У всех были бокалы с вином, но Генералиссимус пил только воду. Он был серьезен, погружен в воспоминания. Молчание сгущалось. Театральным жестом, словно священнодействуя, он вскинул руки кверху и показал их гостям.

– Ради этой страны я запачкал их кровью, – произнес он отчетливо, почти по складам. – Чтобы не превратили нас снова в колонию. Их было десятки тысяч, просачивались повсюду. Сегодня Доминиканской Республики не существовало бы. Как в 1840 году, весь остров был бы сплошное Гаити. А горстка выживших белых прислуживала бы неграм. Это было самым трудным за все тридцать лет моего правления, Саймон.

– По вашему приказанию мы прошли по всей границе, из конца в конец. – Молодой депутат Энри Чиринос склонился над огромной картой, разложенной на письменном столе президента, и показал. – Если так пойдет дальше, у Кискейи нет будущего, Ваше Превосходительство.

– Ситуация гораздо более серьезная, чем вам сообщали, Ваше Превосходительство. – Тонкий палец молодого депутата Агустина Кабраля водит по красной пунктирной линии, извилисто спускающейся от Дахабона к Педерналесу. – Тысячи и тысячи осели в имениях, на хуторах и пустырях. И вытеснили доминиканских работников.

– Они работают задаром, не получая денег, только за еду. Поскольку в Гаити есть нечего, они довольствуются совсем немногим – горсткой риса и фасоли. И обходятся дешевле, чем ослы или собаки.

Чиринос жестом предоставил слово своему другу и коллеге.

– Землевладельцев и хозяев плантаций убеждать бесполезно, Ваше Превосходительство, – уточнил Кабраль. – Они в ответ показывают на карман. Мол, какое мне дело, что они – гаитянцы, главное, что хорошо рубят тростник за гроши. Из патриотизма я против собственной выгоды не пойду.

Он замолчал и посмотрел на Чириноса; тот подхватил:

– По всему Дахабону, Элиас Пинье, Индепендиенсии и Педерналесу вместо испанского – сплошное бормотание на африканском Creole.

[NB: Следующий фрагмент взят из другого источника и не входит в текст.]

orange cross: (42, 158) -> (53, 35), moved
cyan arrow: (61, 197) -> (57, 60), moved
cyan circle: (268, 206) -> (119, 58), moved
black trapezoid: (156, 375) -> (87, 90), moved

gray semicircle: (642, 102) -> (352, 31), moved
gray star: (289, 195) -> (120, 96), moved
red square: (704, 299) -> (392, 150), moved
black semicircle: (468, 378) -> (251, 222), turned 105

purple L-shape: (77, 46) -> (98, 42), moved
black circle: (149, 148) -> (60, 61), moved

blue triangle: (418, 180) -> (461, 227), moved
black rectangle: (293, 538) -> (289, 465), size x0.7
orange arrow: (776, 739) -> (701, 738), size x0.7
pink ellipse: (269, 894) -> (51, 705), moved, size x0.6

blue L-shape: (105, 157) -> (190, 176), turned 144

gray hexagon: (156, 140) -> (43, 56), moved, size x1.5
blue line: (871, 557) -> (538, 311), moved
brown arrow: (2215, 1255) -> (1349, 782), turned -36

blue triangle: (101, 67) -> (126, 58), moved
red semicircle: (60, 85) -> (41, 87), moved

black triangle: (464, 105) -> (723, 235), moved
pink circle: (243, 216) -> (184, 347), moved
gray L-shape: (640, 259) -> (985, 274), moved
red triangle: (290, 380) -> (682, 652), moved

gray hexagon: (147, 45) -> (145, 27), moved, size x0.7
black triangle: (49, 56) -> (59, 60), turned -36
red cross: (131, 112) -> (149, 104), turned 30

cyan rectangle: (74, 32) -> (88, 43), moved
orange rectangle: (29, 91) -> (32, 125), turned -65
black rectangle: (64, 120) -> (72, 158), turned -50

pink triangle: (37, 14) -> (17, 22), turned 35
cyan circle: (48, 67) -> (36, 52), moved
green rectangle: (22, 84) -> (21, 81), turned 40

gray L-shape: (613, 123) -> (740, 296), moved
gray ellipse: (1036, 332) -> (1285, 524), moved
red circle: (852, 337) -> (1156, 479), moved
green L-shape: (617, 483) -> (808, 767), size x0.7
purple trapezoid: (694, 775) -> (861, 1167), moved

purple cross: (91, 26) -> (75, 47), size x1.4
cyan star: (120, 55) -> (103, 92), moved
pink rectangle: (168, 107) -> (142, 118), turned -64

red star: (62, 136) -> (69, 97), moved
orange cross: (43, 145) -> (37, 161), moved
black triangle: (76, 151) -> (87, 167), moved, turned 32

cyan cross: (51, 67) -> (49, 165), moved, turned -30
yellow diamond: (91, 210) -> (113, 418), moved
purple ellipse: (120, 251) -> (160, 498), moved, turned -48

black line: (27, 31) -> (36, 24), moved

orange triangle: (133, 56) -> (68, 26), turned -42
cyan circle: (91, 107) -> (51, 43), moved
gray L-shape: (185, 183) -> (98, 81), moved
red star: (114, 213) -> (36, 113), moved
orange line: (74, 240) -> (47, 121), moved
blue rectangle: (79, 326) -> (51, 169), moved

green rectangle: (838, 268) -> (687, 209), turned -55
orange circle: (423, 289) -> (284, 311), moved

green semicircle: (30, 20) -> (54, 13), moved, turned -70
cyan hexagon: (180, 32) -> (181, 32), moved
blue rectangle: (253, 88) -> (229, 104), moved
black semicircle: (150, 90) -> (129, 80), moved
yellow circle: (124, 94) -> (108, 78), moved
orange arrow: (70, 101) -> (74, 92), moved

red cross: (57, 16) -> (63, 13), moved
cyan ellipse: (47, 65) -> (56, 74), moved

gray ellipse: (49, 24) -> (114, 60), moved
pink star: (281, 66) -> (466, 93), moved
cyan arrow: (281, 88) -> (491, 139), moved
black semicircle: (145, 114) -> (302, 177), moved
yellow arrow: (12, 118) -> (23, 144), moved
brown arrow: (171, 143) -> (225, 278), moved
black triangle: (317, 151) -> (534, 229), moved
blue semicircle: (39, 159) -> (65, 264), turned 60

Он посмотрел на Агустина Кабраля, и тот поддержал его:

– Буду, африканские обряды и суеверия теснят католическую религию, они чужды нашему народу, как язык и сама африканская раса.

– Мы видели священников, плакавших от отчаяния, Ваше Превосходительство, – дрогнул голосом молодой депутат Чиринос. – Дохристианская дикость завладевает страной Диего Колона, Хуана Пабло Дуарте и Трухильо. У гаитянских колдунов больше влияния на народ, чем у священников. У знахарей – больше, чем у врачей и фармацевтов.

– И армия бездействовала? – Саймон Гиттлеман отхлебнул вина.

Официант в белой униформе поспешил долить ему в бокал.

– Армия действует по приказу, Саймон, ты это знаешь. – Разговаривали только Благодетель и ex-marine. Остальные слушали, крутя головами – то на одного, то на другого. – Гангрена зашла очень далеко. Монтекристи, Сантьяго, Сан-Хуан, Асуа кишмя кишели гаитянцами. Чума распространялась, и никто ничего не делал. В ожидании государственного деятеля с широким видением и твердой рукой, которая не дрогнула бы.